Tweethearts can now say it with a candy classic
By Bruce Horovitz
USA Today
"I love you" is so 2009.
The newest way to send an affectionate message this Valentine's Day comes with a social media twist: "Tweet Me."
Twitter and Sweethearts candy unveiled plans this week to stamp Tweet Me on the familiar heart-shaped candy that embraced short messages long before Twitter was even a glitter.
For the 145-year-old Sweet-hearts brand, the move accelerates recent commercial tie-ins. For Twitter, it's a freebie public relations coup.
And for the nation's marketers, it's yet another savvy step into the virtual world and away from conventional advertising. The not-so-subtle message within the message: You can't even bite into Valentine's Day candy any more without getting a commercial message.
"This is an indication of the new media yet to come," says Patricia Martin, author of "Renaissance Generation: The Rise of the Cultural Consumer and What it Means to Your Business."
"It's a new way of advertising when two brands get together to create cultural meaning. That's very different from creating a 30-second TV spot."
Your odds of landing a Sweetheart candy that actually says Tweet Me: about one in 80. That's because there are 79 other phrases in use this year.
"We've always been short and sweet," says Jackie Hague, vice president of marketing at New England Confectionery, maker of the Sweethearts brand. "In this case, the technology merged with the ritual."
Sweethearts also will launch an iPhone app that sends virtual Sweethearts boxes with personalized messages that can appear on anyone's Twitter page.
"These two brands were made for each other," says brand consultant David Vinjamuri, author of "Accidental Branding: How Ordinary People Build Extraordinary Brands."
"A message in a Sweetheart has always been shorter than a tweet."
In an online survey last year, Sweethearts asked consumers to suggest the next Sweetheart candy saying, and received more than 10,000 replies.
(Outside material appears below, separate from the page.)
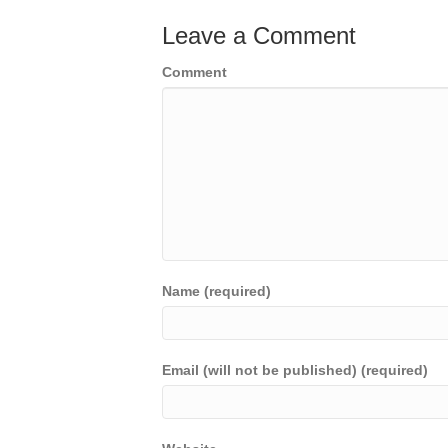
Leave a Comment
Comment
Name (required)
Email (will not be published) (required)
Tweet Me lapped the field. Text Me rated a distant second. Love Bug — inspired by a Jonas Brothers hit song, not the Disney movie — ranked third, Hague says.
Sweethearts executives phoned Twitter executives, and a match was made. "It's even more proof that people can say anything in short messages," says Biz Stone, co-founder of Twitter. "A 140-character message may seem short. Sweethearts are even smaller."
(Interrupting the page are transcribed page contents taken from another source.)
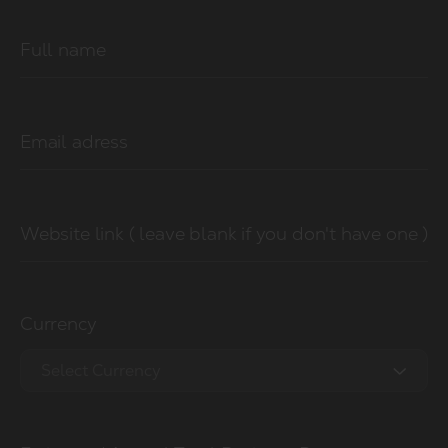
Full name
Email adress
Website link ( leave blank if you don't have one )
Currency
Select Currency
EUR €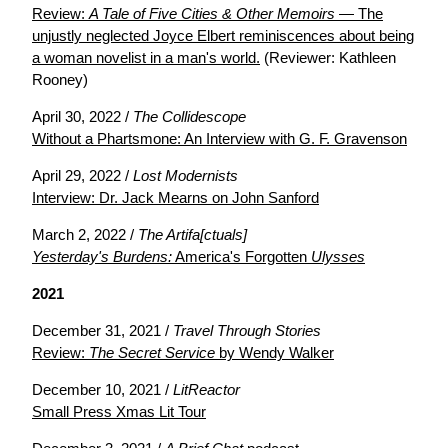
Review:
A Tale of Five Cities & Other Memoirs
— The
unjustly neglected Joyce Elbert reminiscences about being
a woman novelist in a man's world.
(Reviewer: Kathleen
Rooney)
April 30, 2022 /
The Collidescope
Without a Phartsmone: An Interview with G. F. Gravenson
April 29, 2022 /
Lost Modernists
Interview: Dr. Jack Mearns on John Sanford
March 2, 2022 /
The Artifa[ctuals]
Yesterday's Burdens:
America's Forgotten
Ulysses
2021
December 31, 2021 /
Travel Through Stories
Review:
The Secret Service
by Wendy Walker
December 10, 2021 /
LitReactor
Small Press Xmas Lit Tour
Tweet Me isn't the first techno phrase to zoom to the top of Sweetheart's popularity list. But most of the once-hot phrases — including Fax Me and Email Me — now seem very uncool.
Sweethearts did not have to pay Twitter anything to stamp the phrase Tweet Me on its candy, although the two companies are working in tandem on this. But Hague insists that Sweethearts isn't a commercial sellout.
"It's a recognition that society is changing the way to say I love you," she says. In fact, she says, because the phrase was the top vote-getter among consumers, "it's less commercial and more democratic."
There's one quasi-commercial phrase that won't show up on its candy this Valentine's Day: Bite Me.
In a tie-in with the "Twilight" film last spring, Sweetheart placed that key phrase from the movie and book on some candy.
But the company received complaints from some consumers. "Some thought that was a bit sexually suggestive," Hague says.